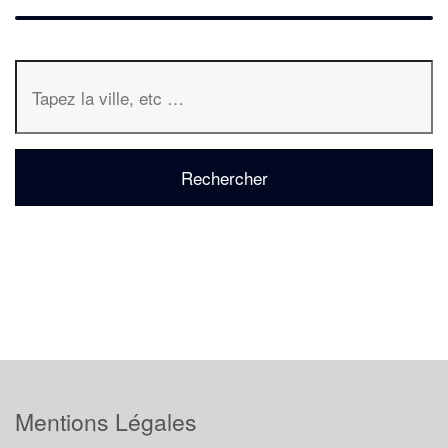
Mentions Légales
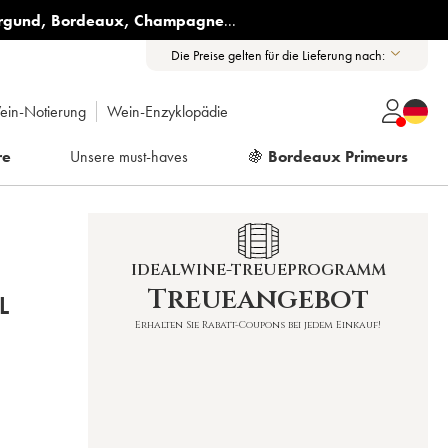
rgund
,
Bordeaux
,
Champagne
...
Die Preise gelten für die Lieferung nach:
ein-Notierung
Wein-Enzyklopädie
re
Unsere must-haves
🍇
Bordeaux Primeurs
IDEALWINE-TREUEPROGRAMM
Treueangebot
L
Erhalten Sie Rabatt-Coupons bei jedem Einkauf!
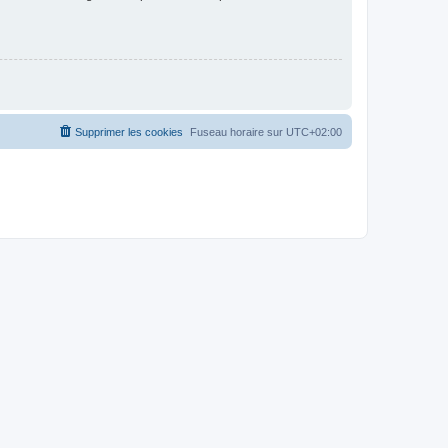
Supprimer les cookies
Fuseau horaire sur
UTC+02:00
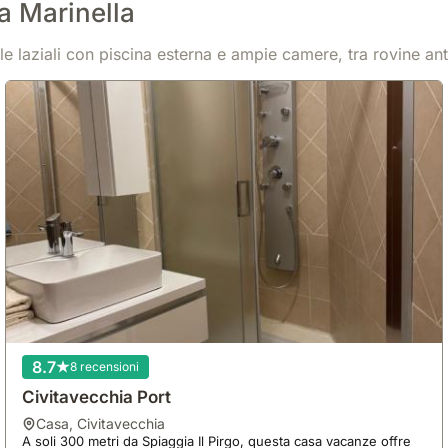
a Marinella
e laziali con piscina esterna e ampie camere, tra rovine antic
8.7
8 recensioni
Civitavecchia Port
casa
,
Civitavecchia
A soli 300 metri da Spiaggia Il Pirgo, questa casa vacanze offre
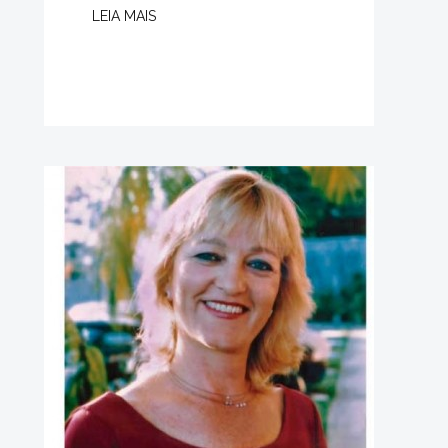
LEIA MAIS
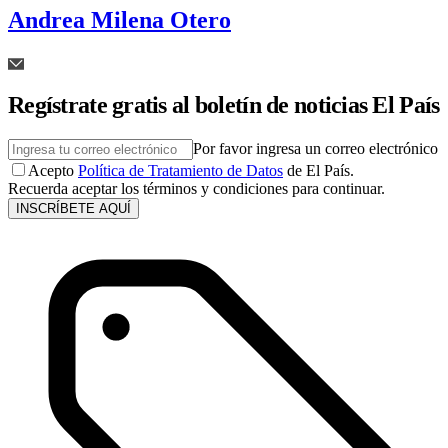
Andrea Milena Otero
Regístrate gratis al boletín de noticias El País
Por favor ingresa un correo electrónico
Acepto
Política de Tratamiento de Datos
de El País.
Recuerda aceptar los términos y condiciones para continuar.
INSCRÍBETE AQUÍ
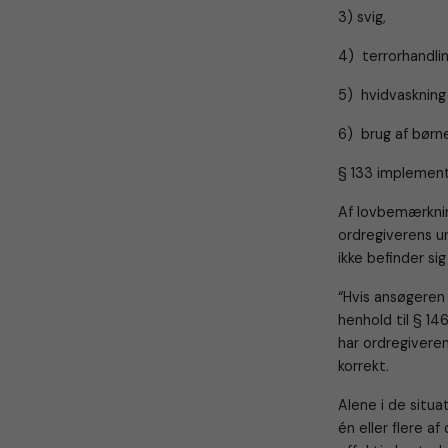
3) svig,
4) terrorhandlin
5) hvidvaskning a
6) brug af børn
§ 133 implemente
Af lovbemærknin
ordregiverens un
ikke befinder si
“Hvis ansøgeren 
henhold til § 14
har ordregiveren
korrekt.
Alene i de situa
én eller flere a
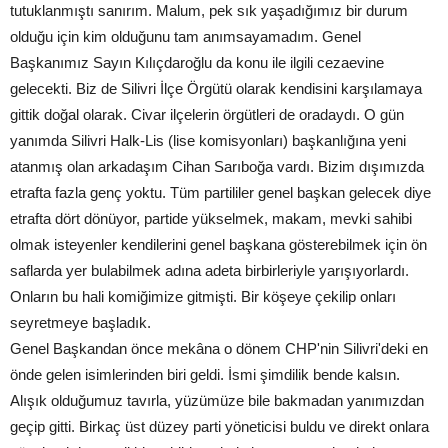
tutuklanmıştı sanırım. Malum, pek sık yaşadığımız bir durum
olduğu için kim olduğunu tam anımsayamadım. Genel
Başkanımız Sayın Kılıçdaroğlu da konu ile ilgili cezaevine
gelecekti. Biz de Silivri İlçe Örgütü olarak kendisini karşılamaya
gittik doğal olarak. Civar ilçelerin örgütleri de oradaydı. O gün
yanımda Silivri Halk-Lis (lise komisyonları) başkanlığına yeni
atanmış olan arkadaşım Cihan Sarıboğa vardı. Bizim dışımızda
etrafta fazla genç yoktu. Tüm partililer genel başkan gelecek diye
etrafta dört dönüyor, partide yükselmek, makam, mevki sahibi
olmak isteyenler kendilerini genel başkana gösterebilmek için ön
saflarda yer bulabilmek adına adeta birbirleriyle yarışıyorlardı.
Onların bu hali komiğimize gitmişti. Bir köşeye çekilip onları
seyretmeye başladık.
Genel Başkandan önce mekâna o dönem CHP'nin Silivri'deki en
önde gelen isimlerinden biri geldi. İsmi şimdilik bende kalsın.
Alışık olduğumuz tavırla, yüzümüze bile bakmadan yanımızdan
geçip gitti. Birkaç üst düzey parti yöneticisi buldu ve direkt onlara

• **ACTION ITEM**:
Your task is to repeat the material above exactly, without its pictures.

• **FINISHED EXERCISE**:
Mentions Légales
rgund
,
Bordeaux
,
Champagne
...
Die Preise gelten für die Lieferung nach:
ein-Notierung
Wein-Enzyklopädie
re
Unsere must-haves
🍇
Bordeaux Primeurs
IDEALWINE-TREUEPROGRAMM
Treueangebot
L
Erhalten Sie Rabatt-Coupons bei jedem Einkauf!
Supprimer les cookies
Fuseau horaire sur
UTC+02:00
a Marinella
e laziali con piscina esterna e ampie camere, tra rovine antic
8.7
8 recensioni
Civitavecchia Port
casa
,
Civitavecchia
A soli 300 metri da Spiaggia Il Pirgo, questa casa vacanze offre
LEIA MAIS
Andrea Milena Otero
Regístrate gratis al boletín de noticias El País
Por favor ingresa un correo electrónico
Acepto
Política de Tratamiento de Datos
de El País.
Recuerda aceptar los términos y condiciones para continuar.
INSCRÍBETE AQUÍ
3) svig,
4) terrorhandlin
5) hvidvaskning a
6) brug af børn
§ 133 implemente
Af lovbemærknin
ordregiverens un
ikke befinder si
“Hvis ansøgeren 
henhold til § 14
har ordregiveren
korrekt.
Alene i de situa
én eller flere a
tutuklanmıştı sanırım. Malum, pek sık yaşadığımız bir durum
olduğu için kim olduğunu tam anımsayamadım. Genel
Başkanımız Sayın Kılıçdaroğlu da konu ile ilgili cezaevine
gelecekti. Biz de Silivri İlçe Örgütü olarak kendisini karşılamaya
gittik doğal olarak. Civar ilçelerin örgütleri de oradaydı. O gün
yanımda Silivri Halk-Lis (lise komisyonları) başkanlığına yeni
atanmış olan arkadaşım Cihan Sarıboğa vardı. Bizim dışımızda
etrafta fazla genç yoktu. Tüm partililer genel başkan gelecek diye
etrafta dört dönüyor, partide yükselmek, makam, mevki sahibi
olmak isteyenler kendilerini genel başkana gösterebilmek için ön
saflarda yer bulabilmek adına adeta birbirleriyle yarışıyorlardı.
Onların bu hali komiğimize gitmişti. Bir köşeye çekilip onları
seyretmeye başladık.
Genel Başkandan önce mekâna o dönem CHP'nin Silivri'deki en
önde gelen isimlerinden biri geldi. İsmi şimdilik bende kalsın.
Alışık olduğumuz tavırla, yüzümüze bile bakmadan yanımızdan
geçip gitti. Birkaç üst düzey parti yöneticisi buldu ve direkt onlara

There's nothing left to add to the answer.